WHAT YOU NEED TO DO
Print, in exact form, the lines below from the one containing "saúde que afetam" through the one containing "avec la nouvelle mini-application NC", and omit all others.

Extracted page text data

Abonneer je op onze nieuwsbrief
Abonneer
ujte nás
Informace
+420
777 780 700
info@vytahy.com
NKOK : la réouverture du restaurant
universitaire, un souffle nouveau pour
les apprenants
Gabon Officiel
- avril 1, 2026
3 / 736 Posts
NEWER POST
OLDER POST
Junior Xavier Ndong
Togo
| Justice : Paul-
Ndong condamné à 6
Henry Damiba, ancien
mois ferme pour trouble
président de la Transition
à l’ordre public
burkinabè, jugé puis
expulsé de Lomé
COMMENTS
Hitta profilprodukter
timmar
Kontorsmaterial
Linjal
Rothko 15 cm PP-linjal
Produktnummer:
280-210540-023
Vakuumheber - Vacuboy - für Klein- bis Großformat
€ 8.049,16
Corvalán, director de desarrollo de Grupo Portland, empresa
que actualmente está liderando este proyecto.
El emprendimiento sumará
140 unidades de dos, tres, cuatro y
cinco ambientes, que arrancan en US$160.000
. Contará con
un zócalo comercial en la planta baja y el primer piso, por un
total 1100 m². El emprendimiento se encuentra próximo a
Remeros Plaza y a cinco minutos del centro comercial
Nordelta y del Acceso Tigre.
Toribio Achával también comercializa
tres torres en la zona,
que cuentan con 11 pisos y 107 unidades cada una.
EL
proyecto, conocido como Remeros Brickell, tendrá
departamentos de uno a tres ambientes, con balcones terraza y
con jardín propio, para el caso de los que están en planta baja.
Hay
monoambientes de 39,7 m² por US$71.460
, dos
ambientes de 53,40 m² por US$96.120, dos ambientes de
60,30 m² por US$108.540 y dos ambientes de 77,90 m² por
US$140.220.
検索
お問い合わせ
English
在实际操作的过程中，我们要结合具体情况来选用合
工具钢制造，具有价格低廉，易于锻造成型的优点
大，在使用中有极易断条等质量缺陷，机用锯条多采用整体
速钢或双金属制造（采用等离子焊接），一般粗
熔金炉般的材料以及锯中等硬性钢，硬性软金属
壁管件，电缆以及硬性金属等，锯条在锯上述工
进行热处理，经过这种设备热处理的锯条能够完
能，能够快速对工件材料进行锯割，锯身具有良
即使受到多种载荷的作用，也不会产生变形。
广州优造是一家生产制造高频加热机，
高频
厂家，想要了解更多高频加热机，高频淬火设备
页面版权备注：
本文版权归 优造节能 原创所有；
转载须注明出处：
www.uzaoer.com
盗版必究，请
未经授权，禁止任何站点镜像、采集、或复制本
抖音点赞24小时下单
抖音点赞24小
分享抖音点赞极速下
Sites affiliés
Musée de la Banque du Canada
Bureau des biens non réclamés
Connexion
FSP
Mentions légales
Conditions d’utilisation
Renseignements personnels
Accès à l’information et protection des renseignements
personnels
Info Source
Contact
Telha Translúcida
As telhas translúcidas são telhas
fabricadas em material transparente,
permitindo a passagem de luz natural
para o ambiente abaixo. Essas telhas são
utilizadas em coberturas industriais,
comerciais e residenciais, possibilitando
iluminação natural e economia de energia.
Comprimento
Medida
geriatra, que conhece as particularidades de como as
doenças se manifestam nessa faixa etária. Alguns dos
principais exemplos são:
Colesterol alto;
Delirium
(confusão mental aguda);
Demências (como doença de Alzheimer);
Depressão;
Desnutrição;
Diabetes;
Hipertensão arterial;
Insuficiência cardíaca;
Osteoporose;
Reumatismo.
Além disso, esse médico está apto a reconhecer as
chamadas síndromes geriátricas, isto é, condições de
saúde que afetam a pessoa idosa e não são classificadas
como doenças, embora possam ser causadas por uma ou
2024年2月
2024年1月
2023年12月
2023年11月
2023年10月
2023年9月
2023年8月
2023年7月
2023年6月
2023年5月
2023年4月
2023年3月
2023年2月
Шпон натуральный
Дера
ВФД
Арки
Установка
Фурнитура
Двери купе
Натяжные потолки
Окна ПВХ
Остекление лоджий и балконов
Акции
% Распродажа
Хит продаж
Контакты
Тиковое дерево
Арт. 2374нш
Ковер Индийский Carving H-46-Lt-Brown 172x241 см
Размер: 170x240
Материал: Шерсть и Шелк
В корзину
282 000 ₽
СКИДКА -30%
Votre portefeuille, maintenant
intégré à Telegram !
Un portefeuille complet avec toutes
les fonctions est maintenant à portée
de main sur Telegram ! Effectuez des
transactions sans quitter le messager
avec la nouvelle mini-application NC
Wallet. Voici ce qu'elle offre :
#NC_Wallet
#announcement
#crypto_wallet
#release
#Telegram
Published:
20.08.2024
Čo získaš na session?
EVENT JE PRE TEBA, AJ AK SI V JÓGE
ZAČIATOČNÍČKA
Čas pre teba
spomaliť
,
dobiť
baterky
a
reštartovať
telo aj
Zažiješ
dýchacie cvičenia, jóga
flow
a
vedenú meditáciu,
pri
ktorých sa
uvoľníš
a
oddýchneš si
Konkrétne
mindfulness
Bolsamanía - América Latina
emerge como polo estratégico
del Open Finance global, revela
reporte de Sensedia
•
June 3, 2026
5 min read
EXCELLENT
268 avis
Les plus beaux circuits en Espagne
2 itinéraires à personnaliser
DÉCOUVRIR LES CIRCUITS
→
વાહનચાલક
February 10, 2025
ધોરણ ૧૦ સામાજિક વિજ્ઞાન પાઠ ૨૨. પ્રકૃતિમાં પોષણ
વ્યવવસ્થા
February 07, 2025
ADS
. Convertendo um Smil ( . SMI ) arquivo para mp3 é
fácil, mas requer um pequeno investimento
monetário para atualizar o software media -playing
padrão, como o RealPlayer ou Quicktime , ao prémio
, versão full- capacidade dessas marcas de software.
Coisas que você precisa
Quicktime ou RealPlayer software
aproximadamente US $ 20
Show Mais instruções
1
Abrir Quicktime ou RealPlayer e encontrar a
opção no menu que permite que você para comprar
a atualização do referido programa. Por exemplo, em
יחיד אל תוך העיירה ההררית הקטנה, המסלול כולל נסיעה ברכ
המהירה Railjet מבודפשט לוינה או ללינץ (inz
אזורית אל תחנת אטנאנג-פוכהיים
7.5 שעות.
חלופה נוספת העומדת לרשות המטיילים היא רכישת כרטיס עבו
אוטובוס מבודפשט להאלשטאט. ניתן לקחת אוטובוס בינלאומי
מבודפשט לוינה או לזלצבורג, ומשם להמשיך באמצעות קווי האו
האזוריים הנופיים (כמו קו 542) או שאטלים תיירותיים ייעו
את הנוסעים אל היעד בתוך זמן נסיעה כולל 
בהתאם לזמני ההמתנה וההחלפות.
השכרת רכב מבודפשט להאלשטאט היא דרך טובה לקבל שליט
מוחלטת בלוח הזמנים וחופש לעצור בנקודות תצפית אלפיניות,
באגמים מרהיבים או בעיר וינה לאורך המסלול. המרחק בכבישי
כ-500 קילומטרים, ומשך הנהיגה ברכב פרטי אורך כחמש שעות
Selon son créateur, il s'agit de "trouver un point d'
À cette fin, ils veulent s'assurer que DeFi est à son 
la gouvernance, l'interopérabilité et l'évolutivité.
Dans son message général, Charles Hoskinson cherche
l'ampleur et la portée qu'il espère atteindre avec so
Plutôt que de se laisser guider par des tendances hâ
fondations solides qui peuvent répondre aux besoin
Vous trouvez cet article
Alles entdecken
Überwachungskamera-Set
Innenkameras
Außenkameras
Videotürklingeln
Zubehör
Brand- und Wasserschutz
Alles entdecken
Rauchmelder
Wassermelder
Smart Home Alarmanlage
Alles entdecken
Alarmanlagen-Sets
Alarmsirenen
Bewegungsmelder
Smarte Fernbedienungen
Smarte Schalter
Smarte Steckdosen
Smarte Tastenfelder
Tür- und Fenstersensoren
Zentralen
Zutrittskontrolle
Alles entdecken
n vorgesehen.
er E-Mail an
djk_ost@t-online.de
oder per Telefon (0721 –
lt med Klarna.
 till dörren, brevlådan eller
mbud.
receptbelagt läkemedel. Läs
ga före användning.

OUTPUT
saúde que afetam a pessoa idosa e não são classificadas
como doenças, embora possam ser causadas por uma ou
2024年2月
2024年1月
2023年12月
2023年11月
2023年10月
2023年9月
2023年8月
2023年7月
2023年6月
2023年5月
2023年4月
2023年3月
2023年2月
Шпон натуральный
Дера
ВФД
Арки
Установка
Фурнитура
Двери купе
Натяжные потолки
Окна ПВХ
Остекление лоджий и балконов
Акции
% Распродажа
Хит продаж
Контакты
Тиковое дерево
Арт. 2374нш
Ковер Индийский Carving H-46-Lt-Brown 172x241 см
Размер: 170x240
Материал: Шерсть и Шелк
В корзину
282 000 ₽
СКИДКА -30%
Votre portefeuille, maintenant
intégré à Telegram !
Un portefeuille complet avec toutes
les fonctions est maintenant à portée
de main sur Telegram ! Effectuez des
transactions sans quitter le messager
avec la nouvelle mini-application NC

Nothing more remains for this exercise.